What needs to be done:
When you reproduce these records, keep every word exactly and drop the images.

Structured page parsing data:
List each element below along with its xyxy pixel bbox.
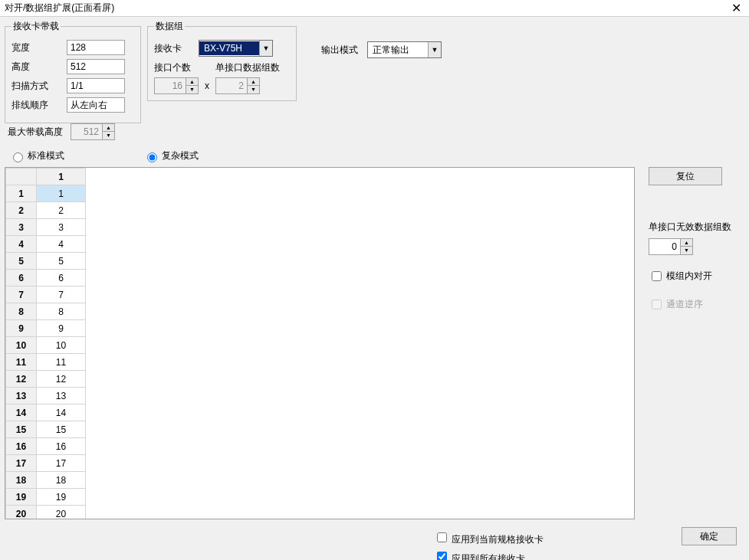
grid-row-header[interactable]: 10 xyxy=(6,337,37,354)
width-input[interactable] xyxy=(67,40,125,55)
table-row[interactable]: 44 xyxy=(6,236,86,253)
grid-row-header[interactable]: 14 xyxy=(6,404,37,421)
grid-row-header[interactable]: 6 xyxy=(6,270,37,287)
grid-cell[interactable]: 9 xyxy=(37,320,86,337)
table-row[interactable]: 11 xyxy=(6,185,86,202)
maxh-spinner: ▲▼ xyxy=(71,123,115,140)
mode-complex-radio[interactable]: 复杂模式 xyxy=(143,150,199,161)
module-open-checkbox[interactable]: 模组内对开 xyxy=(649,269,740,283)
height-input[interactable] xyxy=(67,59,125,74)
outmode-combo[interactable]: 正常输出 ▼ xyxy=(367,41,442,58)
datagroup-fieldset: 数据组 接收卡 BX-V75H ▼ 接口个数 ▲▼ x 单接口 xyxy=(147,20,297,101)
grid-cell[interactable]: 12 xyxy=(37,371,86,388)
reset-button[interactable]: 复位 xyxy=(649,167,722,185)
order-input[interactable] xyxy=(67,97,125,113)
table-row[interactable]: 88 xyxy=(6,303,86,320)
grid-row-header[interactable]: 3 xyxy=(6,219,37,236)
outmode-value: 正常输出 xyxy=(368,43,428,57)
table-row[interactable]: 2020 xyxy=(6,506,86,519)
grid-row-header[interactable]: 17 xyxy=(6,455,37,472)
grid-cell[interactable]: 8 xyxy=(37,303,86,320)
grid-row-header[interactable]: 12 xyxy=(6,371,37,388)
grid-row-header[interactable]: 15 xyxy=(6,421,37,438)
table-row[interactable]: 1717 xyxy=(6,455,86,472)
up-icon: ▲ xyxy=(103,124,114,132)
x-separator: x xyxy=(205,80,209,91)
down-icon: ▼ xyxy=(248,86,259,93)
table-row[interactable]: 1010 xyxy=(6,337,86,354)
table-row[interactable]: 77 xyxy=(6,287,86,303)
mode-row: 标准模式 复杂模式 xyxy=(0,143,749,167)
apply-current-checkbox[interactable]: 应用到当前规格接收卡 xyxy=(434,530,544,546)
grid-cell[interactable]: 15 xyxy=(37,421,86,438)
grid-cell[interactable]: 1 xyxy=(37,185,86,202)
invalid-value[interactable] xyxy=(649,241,680,252)
close-icon[interactable]: ✕ xyxy=(728,1,744,15)
grid-cell[interactable]: 14 xyxy=(37,404,86,421)
grid-cell[interactable]: 6 xyxy=(37,270,86,287)
order-label: 排线顺序 xyxy=(11,99,67,112)
recv-legend: 接收卡带载 xyxy=(11,20,61,33)
grid[interactable]: 1 11223344556677889910101111121213131414… xyxy=(5,167,635,519)
grid-row-header[interactable]: 16 xyxy=(6,438,37,455)
grid-cell[interactable]: 13 xyxy=(37,388,86,404)
table-row[interactable]: 66 xyxy=(6,270,86,287)
down-icon: ▼ xyxy=(186,86,198,93)
grid-row-header[interactable]: 20 xyxy=(6,506,37,519)
table-row[interactable]: 1111 xyxy=(6,354,86,371)
ok-button[interactable]: 确定 xyxy=(682,527,737,545)
window-title: 对开/数据组扩展(正面看屏) xyxy=(5,2,114,15)
table-row[interactable]: 1919 xyxy=(6,489,86,506)
recvcard-value: BX-V75H xyxy=(199,41,259,55)
table-row[interactable]: 22 xyxy=(6,202,86,219)
grid-cell[interactable]: 5 xyxy=(37,253,86,270)
scan-input[interactable] xyxy=(67,78,125,93)
grid-row-header[interactable]: 1 xyxy=(6,185,37,202)
table-row[interactable]: 1414 xyxy=(6,404,86,421)
table-row[interactable]: 1212 xyxy=(6,371,86,388)
grid-row-header[interactable]: 13 xyxy=(6,388,37,404)
grid-cell[interactable]: 16 xyxy=(37,438,86,455)
grid-cell[interactable]: 20 xyxy=(37,506,86,519)
grid-row-header[interactable]: 7 xyxy=(6,287,37,303)
down-icon[interactable]: ▼ xyxy=(681,247,692,254)
grid-cell[interactable]: 3 xyxy=(37,219,86,236)
grid-cell[interactable]: 17 xyxy=(37,455,86,472)
invalid-spinner[interactable]: ▲▼ xyxy=(649,238,693,255)
table-row[interactable]: 1515 xyxy=(6,421,86,438)
grid-row-header[interactable]: 8 xyxy=(6,303,37,320)
grid-row-header[interactable]: 5 xyxy=(6,253,37,270)
grid-cell[interactable]: 18 xyxy=(37,472,86,489)
table-row[interactable]: 55 xyxy=(6,253,86,270)
chevron-down-icon[interactable]: ▼ xyxy=(428,42,441,57)
up-icon: ▲ xyxy=(248,78,259,86)
grid-row-header[interactable]: 4 xyxy=(6,236,37,253)
ports-value xyxy=(155,80,186,91)
up-icon[interactable]: ▲ xyxy=(681,239,692,247)
apply-all-checkbox[interactable]: 应用到所有接收卡 xyxy=(434,549,544,560)
grid-cell[interactable]: 19 xyxy=(37,489,86,506)
mode-std-radio[interactable]: 标准模式 xyxy=(9,150,64,161)
grid-cell[interactable]: 2 xyxy=(37,202,86,219)
grid-row-header[interactable]: 18 xyxy=(6,472,37,489)
grid-cell[interactable]: 10 xyxy=(37,337,86,354)
table-row[interactable]: 1313 xyxy=(6,388,86,404)
grid-cell[interactable]: 7 xyxy=(37,287,86,303)
grid-corner xyxy=(6,169,37,185)
table-row[interactable]: 1818 xyxy=(6,472,86,489)
grid-row-header[interactable]: 2 xyxy=(6,202,37,219)
grid-row-header[interactable]: 19 xyxy=(6,489,37,506)
table-row[interactable]: 1616 xyxy=(6,438,86,455)
recvcard-label: 接收卡 xyxy=(154,42,199,55)
grid-row-header[interactable]: 9 xyxy=(6,320,37,337)
per-value xyxy=(216,80,247,91)
recvcard-combo[interactable]: BX-V75H ▼ xyxy=(199,40,273,57)
grid-col-header[interactable]: 1 xyxy=(37,169,86,185)
table-row[interactable]: 33 xyxy=(6,219,86,236)
table-row[interactable]: 99 xyxy=(6,320,86,337)
per-label: 单接口数据组数 xyxy=(215,61,280,74)
chevron-down-icon[interactable]: ▼ xyxy=(259,41,272,56)
grid-cell[interactable]: 11 xyxy=(37,354,86,371)
grid-row-header[interactable]: 11 xyxy=(6,354,37,371)
grid-cell[interactable]: 4 xyxy=(37,236,86,253)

Final answer:
List each element below along with its xyxy pixel bbox.
grid-row-header[interactable]: 10 xyxy=(6,337,37,354)
width-input[interactable] xyxy=(67,40,125,55)
table-row[interactable]: 44 xyxy=(6,236,86,253)
grid-row-header[interactable]: 14 xyxy=(6,404,37,421)
grid-row-header[interactable]: 6 xyxy=(6,270,37,287)
grid-cell[interactable]: 9 xyxy=(37,320,86,337)
table-row[interactable]: 11 xyxy=(6,185,86,202)
maxh-spinner: ▲▼ xyxy=(71,123,115,140)
mode-complex-radio[interactable]: 复杂模式 xyxy=(143,150,199,161)
module-open-checkbox[interactable]: 模组内对开 xyxy=(649,269,740,283)
height-input[interactable] xyxy=(67,59,125,74)
outmode-combo[interactable]: 正常输出 ▼ xyxy=(367,41,442,58)
datagroup-fieldset: 数据组 接收卡 BX-V75H ▼ 接口个数 ▲▼ x 单接口 xyxy=(147,20,297,101)
grid-cell[interactable]: 12 xyxy=(37,371,86,388)
reset-button[interactable]: 复位 xyxy=(649,167,722,185)
order-input[interactable] xyxy=(67,97,125,113)
table-row[interactable]: 88 xyxy=(6,303,86,320)
grid-row-header[interactable]: 3 xyxy=(6,219,37,236)
outmode-value: 正常输出 xyxy=(368,43,428,57)
table-row[interactable]: 2020 xyxy=(6,506,86,519)
grid-row-header[interactable]: 17 xyxy=(6,455,37,472)
grid-cell[interactable]: 8 xyxy=(37,303,86,320)
grid-row-header[interactable]: 12 xyxy=(6,371,37,388)
grid-row-header[interactable]: 15 xyxy=(6,421,37,438)
table-row[interactable]: 1717 xyxy=(6,455,86,472)
up-icon: ▲ xyxy=(103,124,114,132)
x-separator: x xyxy=(205,80,209,91)
down-icon: ▼ xyxy=(248,86,259,93)
table-row[interactable]: 1010 xyxy=(6,337,86,354)
table-row[interactable]: 77 xyxy=(6,287,86,303)
mode-row: 标准模式 复杂模式 xyxy=(0,143,749,167)
apply-current-checkbox[interactable]: 应用到当前规格接收卡 xyxy=(434,530,544,546)
grid-cell[interactable]: 15 xyxy=(37,421,86,438)
grid-cell[interactable]: 1 xyxy=(37,185,86,202)
invalid-value[interactable] xyxy=(649,241,680,252)
close-icon[interactable]: ✕ xyxy=(728,1,744,15)
grid-cell[interactable]: 14 xyxy=(37,404,86,421)
grid-cell[interactable]: 6 xyxy=(37,270,86,287)
order-label: 排线顺序 xyxy=(11,99,67,112)
recv-legend: 接收卡带载 xyxy=(11,20,61,33)
grid[interactable]: 1 11223344556677889910101111121213131414… xyxy=(5,167,635,519)
grid-row-header[interactable]: 16 xyxy=(6,438,37,455)
grid-cell[interactable]: 13 xyxy=(37,388,86,404)
table-row[interactable]: 66 xyxy=(6,270,86,287)
down-icon: ▼ xyxy=(186,86,198,93)
grid-row-header[interactable]: 20 xyxy=(6,506,37,519)
table-row[interactable]: 1111 xyxy=(6,354,86,371)
ok-button[interactable]: 确定 xyxy=(682,527,737,545)
window-title: 对开/数据组扩展(正面看屏) xyxy=(5,2,114,15)
table-row[interactable]: 1919 xyxy=(6,489,86,506)
recvcard-value: BX-V75H xyxy=(199,41,259,55)
table-row[interactable]: 22 xyxy=(6,202,86,219)
grid-cell[interactable]: 5 xyxy=(37,253,86,270)
scan-input[interactable] xyxy=(67,78,125,93)
grid-row-header[interactable]: 1 xyxy=(6,185,37,202)
table-row[interactable]: 1414 xyxy=(6,404,86,421)
table-row[interactable]: 1212 xyxy=(6,371,86,388)
grid-row-header[interactable]: 13 xyxy=(6,388,37,404)
grid-cell[interactable]: 16 xyxy=(37,438,86,455)
grid-cell[interactable]: 20 xyxy=(37,506,86,519)
grid-row-header[interactable]: 7 xyxy=(6,287,37,303)
down-icon[interactable]: ▼ xyxy=(681,247,692,254)
grid-cell[interactable]: 3 xyxy=(37,219,86,236)
grid-cell[interactable]: 17 xyxy=(37,455,86,472)
invalid-spinner[interactable]: ▲▼ xyxy=(649,238,693,255)
table-row[interactable]: 1515 xyxy=(6,421,86,438)
grid-row-header[interactable]: 8 xyxy=(6,303,37,320)
grid-row-header[interactable]: 5 xyxy=(6,253,37,270)
grid-cell[interactable]: 18 xyxy=(37,472,86,489)
table-row[interactable]: 55 xyxy=(6,253,86,270)
chevron-down-icon[interactable]: ▼ xyxy=(428,42,441,57)
up-icon: ▲ xyxy=(248,78,259,86)
grid-row-header[interactable]: 4 xyxy=(6,236,37,253)
ports-value xyxy=(155,80,186,91)
up-icon[interactable]: ▲ xyxy=(681,239,692,247)
apply-all-checkbox[interactable]: 应用到所有接收卡 xyxy=(434,549,544,560)
grid-cell[interactable]: 19 xyxy=(37,489,86,506)
mode-std-radio[interactable]: 标准模式 xyxy=(9,150,64,161)
grid-cell[interactable]: 2 xyxy=(37,202,86,219)
grid-row-header[interactable]: 18 xyxy=(6,472,37,489)
grid-cell[interactable]: 10 xyxy=(37,337,86,354)
table-row[interactable]: 1313 xyxy=(6,388,86,404)
grid-cell[interactable]: 7 xyxy=(37,287,86,303)
grid-corner xyxy=(6,169,37,185)
table-row[interactable]: 1818 xyxy=(6,472,86,489)
grid-row-header[interactable]: 2 xyxy=(6,202,37,219)
grid-row-header[interactable]: 19 xyxy=(6,489,37,506)
table-row[interactable]: 1616 xyxy=(6,438,86,455)
recvcard-label: 接收卡 xyxy=(154,42,199,55)
grid-row-header[interactable]: 9 xyxy=(6,320,37,337)
per-value xyxy=(216,80,247,91)
recvcard-combo[interactable]: BX-V75H ▼ xyxy=(199,40,273,57)
grid-col-header[interactable]: 1 xyxy=(37,169,86,185)
table-row[interactable]: 33 xyxy=(6,219,86,236)
table-row[interactable]: 99 xyxy=(6,320,86,337)
per-label: 单接口数据组数 xyxy=(215,61,280,74)
chevron-down-icon[interactable]: ▼ xyxy=(259,41,272,56)
grid-cell[interactable]: 11 xyxy=(37,354,86,371)
grid-row-header[interactable]: 11 xyxy=(6,354,37,371)
grid-cell[interactable]: 4 xyxy=(37,236,86,253)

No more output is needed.